**TASK TO CARRY OUT**
Below are some entries. Copy each line in them that holds "Malaysia".

Items listed in a dataset
------------------------------------------------------------------------

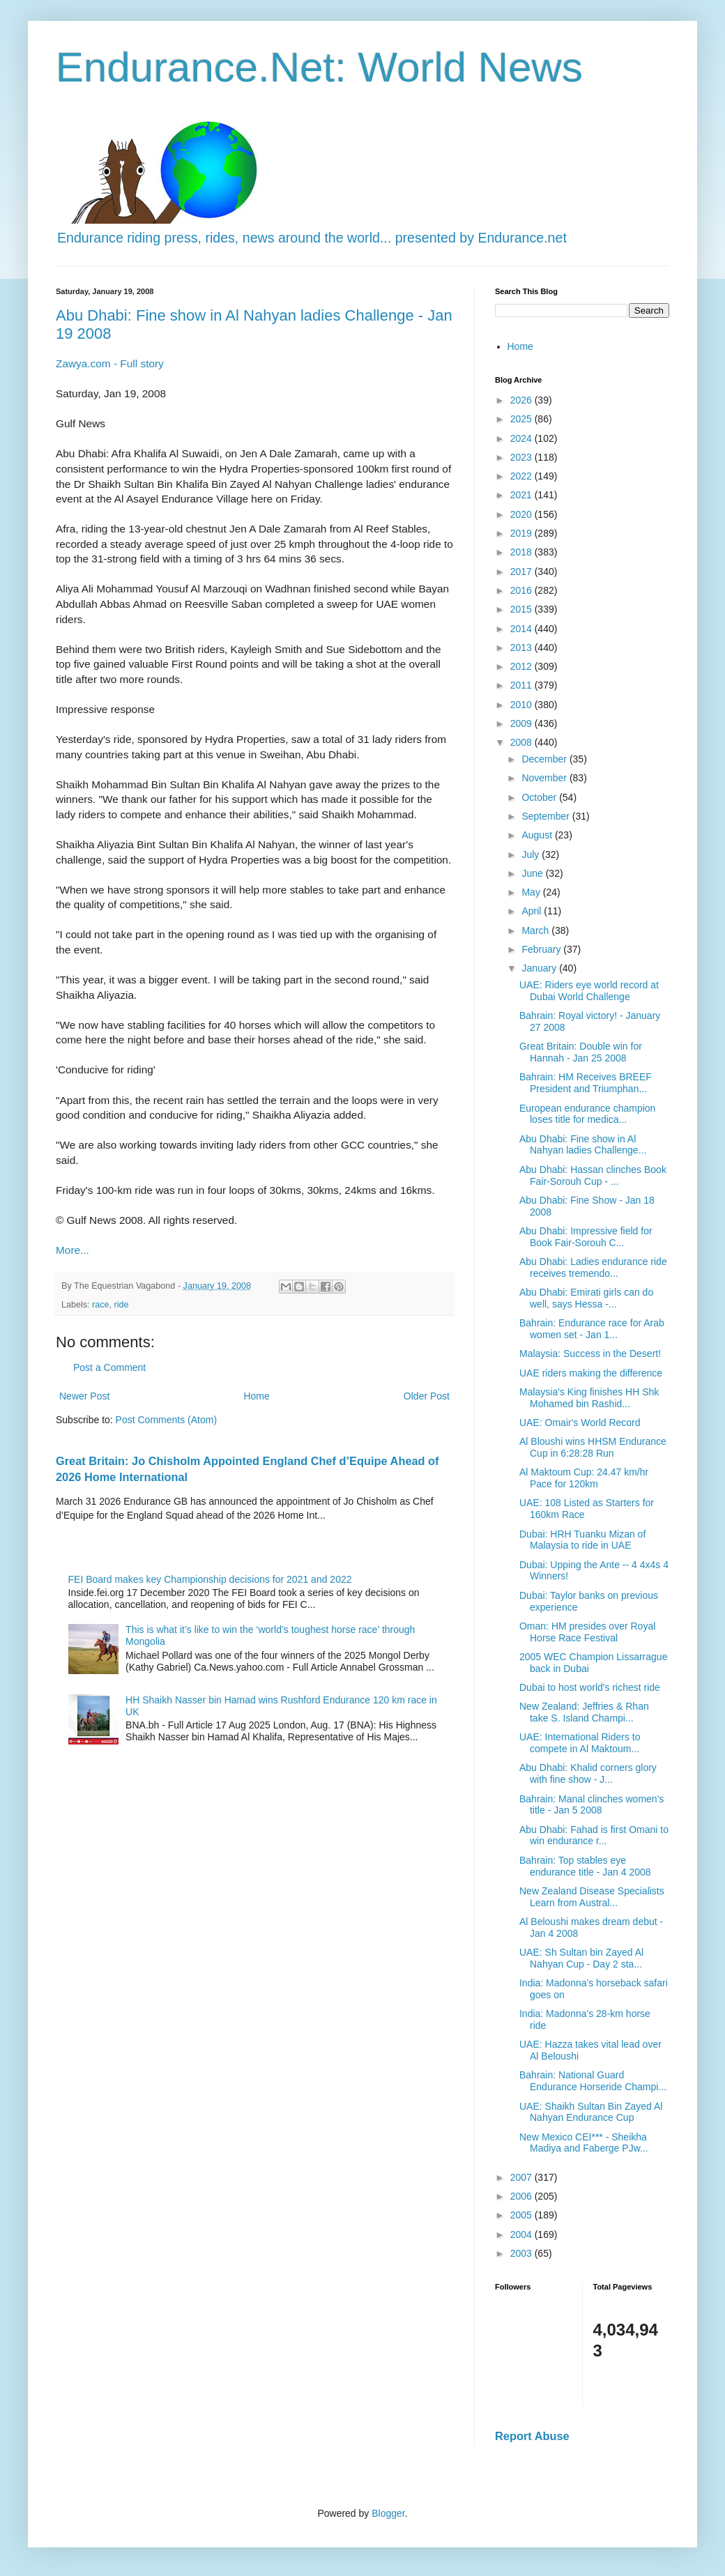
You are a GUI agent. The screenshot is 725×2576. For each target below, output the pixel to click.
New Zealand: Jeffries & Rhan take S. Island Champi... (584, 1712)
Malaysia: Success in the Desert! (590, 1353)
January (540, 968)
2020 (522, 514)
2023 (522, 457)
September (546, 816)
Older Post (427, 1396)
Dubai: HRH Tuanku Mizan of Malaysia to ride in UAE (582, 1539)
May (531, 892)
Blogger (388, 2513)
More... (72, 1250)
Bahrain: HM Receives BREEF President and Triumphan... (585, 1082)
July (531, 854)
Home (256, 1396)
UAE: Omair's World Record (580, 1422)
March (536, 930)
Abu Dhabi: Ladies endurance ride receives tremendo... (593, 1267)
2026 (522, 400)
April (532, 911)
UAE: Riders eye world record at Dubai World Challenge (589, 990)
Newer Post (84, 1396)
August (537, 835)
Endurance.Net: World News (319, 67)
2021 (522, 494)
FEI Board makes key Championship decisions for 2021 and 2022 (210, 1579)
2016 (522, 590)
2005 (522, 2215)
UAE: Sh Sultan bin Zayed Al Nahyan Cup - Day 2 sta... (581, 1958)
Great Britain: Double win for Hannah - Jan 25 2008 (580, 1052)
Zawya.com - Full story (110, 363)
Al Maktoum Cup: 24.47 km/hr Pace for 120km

------------------------------------------------------------------------

**EXERCISE RESULT**
Malaysia: Success in the Desert! (590, 1353)
Dubai: HRH Tuanku Mizan of Malaysia to ride in UAE (582, 1539)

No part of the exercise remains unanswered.